1. papağan türü demişler ama kemirgen olanları da var. kafesindeki taş hariç; kitap, duvar, el, kablo, mouse topu gibi herhangi bir şeyi kemirmekten hoşlanırlar, en azından bizim kuş öyle. mesela dün duvar kemiriyordu. köpekler gider dışarı yaparlar, kediler üstünü örterler kakalarının, muhabbet kuşları gözünün içine baka baka pıtık diye bırakırlar çocuğu. fakat çok tatlı olduğu için de kızamazsın.
    erkek olan muhabbet kuşları konuşmayı öğrenme konusunda dişilerden daha iyidir. birde burunları pembe, toprak rengi gibi renklerdeyse dişi, mavi tonlarında ise erkek oluyorlarmış.
    jury
  2. sezaaar.. evet bizim muhabbet kuşu sadece bunu tekrar edebiliyor. beyfendinin kendi ismi. 6 yaşına falan girecek. ilk aldığımız gün ismini ne koyalım dedik, annennem "sezer" olsun demiş, kardeşim sezar anlamış. o gün bu gündür, ismi sezar kaldı sıpacağın..

    kendisi keyfine pek düşkündür. eğer tv yi rahat göremezse, birisi önüne geçip engellediyse onu rahatsız edip kaldırmak için çığırtkan bir ses tonuyla irrite eder.

    evimizin ayrı bir üyesi oldu artık, her sabah odaya kim ilk girdiyse selamını verir. akşam işten dönerken, kapıyı çalmadan daha anlar geldiğimi. bizle beraber yaşamaktan hemcinslerini unuttu sanırım.. umarım acısını yaşamayız, pek kaldırabileceğimizi sanmıyorum..
  3. çok acımasız gibi görünse de yüksek bir dolabın üstünde bir süre kendi haline bırakmak etkili olabilir, sıkıldıklarında kimse tutamaz bu bıcırıkları çünkü. ilk birkaç denemede başarısız olabiliyorlar ama, o yüzden düşme ihtimaline karşı dolap o kadar da yüksek olmasın. bir de oyun halkaları var kafesin en üstüne asılan, onlarla da pratik yapıyor bizimki, hatta sonra kafesten çıkarınca kendini kartal sanıyor.

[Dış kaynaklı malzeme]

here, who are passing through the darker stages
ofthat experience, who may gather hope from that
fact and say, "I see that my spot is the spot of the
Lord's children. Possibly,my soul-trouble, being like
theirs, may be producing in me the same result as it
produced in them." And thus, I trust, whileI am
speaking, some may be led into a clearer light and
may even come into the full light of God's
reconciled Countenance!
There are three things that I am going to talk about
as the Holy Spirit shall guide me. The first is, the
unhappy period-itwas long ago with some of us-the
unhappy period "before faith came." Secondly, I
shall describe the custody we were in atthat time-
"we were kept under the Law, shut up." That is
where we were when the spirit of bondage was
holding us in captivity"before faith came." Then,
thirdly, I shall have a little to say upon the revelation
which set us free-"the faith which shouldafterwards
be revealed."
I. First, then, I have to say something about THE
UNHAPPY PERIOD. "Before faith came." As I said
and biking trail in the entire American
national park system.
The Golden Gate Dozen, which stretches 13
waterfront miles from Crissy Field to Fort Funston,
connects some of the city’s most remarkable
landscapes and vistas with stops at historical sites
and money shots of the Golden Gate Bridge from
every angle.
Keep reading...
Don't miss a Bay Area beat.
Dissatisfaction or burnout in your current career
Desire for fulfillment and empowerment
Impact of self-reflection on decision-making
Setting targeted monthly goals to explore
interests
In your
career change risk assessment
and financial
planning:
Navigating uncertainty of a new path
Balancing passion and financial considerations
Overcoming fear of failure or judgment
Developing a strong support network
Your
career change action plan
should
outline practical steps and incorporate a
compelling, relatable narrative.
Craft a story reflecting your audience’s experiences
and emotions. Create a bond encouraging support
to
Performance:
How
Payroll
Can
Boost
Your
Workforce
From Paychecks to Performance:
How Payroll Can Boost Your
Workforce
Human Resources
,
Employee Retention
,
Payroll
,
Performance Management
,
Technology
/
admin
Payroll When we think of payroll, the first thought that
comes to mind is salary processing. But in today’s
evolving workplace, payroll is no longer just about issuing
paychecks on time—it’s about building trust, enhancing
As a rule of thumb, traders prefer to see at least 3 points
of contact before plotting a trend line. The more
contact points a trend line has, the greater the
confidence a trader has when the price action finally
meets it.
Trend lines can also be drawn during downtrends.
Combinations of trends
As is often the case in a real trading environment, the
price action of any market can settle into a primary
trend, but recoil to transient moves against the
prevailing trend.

    konuşma konusunda sıkıntı yaşayanlar varsa, kuş seslerini duyabilecekleri bir yerde kalmalarına izin verin belli aralıklarla, balkon gibi ya da camı açın, cik cik cik. ama tabi güneşi sevmiyorlar pek, kafese kuşluk yerleştirebilirsiniz, onlar için çok iyi olur çünkü geceleri de uyurken karanlığı seviyorlar. hatta bizim veterinerin dediğine göre, bazen kafa dinlemek isterlermiş, sizden uzak kalmaları için de kuşluk ideal bir yöntem.

    kendimi bildim bileli bizim evde hep bir 'bıcır' vardır, atasının adını yaşatır. şimdikinin adı bıcır the great, en kıymetlimiz. bir önceki bıcır, hastalanmıştı ve kaybettik ne yazık ki. çok sık hastalanabiliyorlar bu arada; ishal oluyorlar, depresyona giriyorlar, kötü beslenmeden kolay etkileniyorlar. haşlanmış patates ve salatalık takviye edebilirsiniz böyle durumlarda, baktınız zayıflamaya başladı hemen yeminin içine küçük küçük doğrayıp koyun. bir de cereyanda bırakmayın.

    bir de sevin ve konuşun hep, gelip geçerken laf atın hiç karşılıksız bırakmazlar, selamınızı almamazlık etmezler. öyle de güzeldirler.
  4. sarı tüylü, kırmızı gözlü çok sevimli bir cinsini besledik. kafesinin kapısı açık kalır, keyfine göre takılırdı. kahvaltı masasında bizimle birlikte peynir, ekmek, salatalık, kırmızı kapya biber vs yerdi. iyi baktık galiba 11 yıl boyunca aileden biri oldu. konuşmanın kitabını yazdı. fena gevezeydi. gerçi bunlar fazla kelime öğrendikçe cümleleri diğer cümlelere bağlayıp çok komik yeni cümleler kurabiliyorlar. ölümü de bu süreçten sonra fena koyuyor tabi. o nedenle bir daha almadık.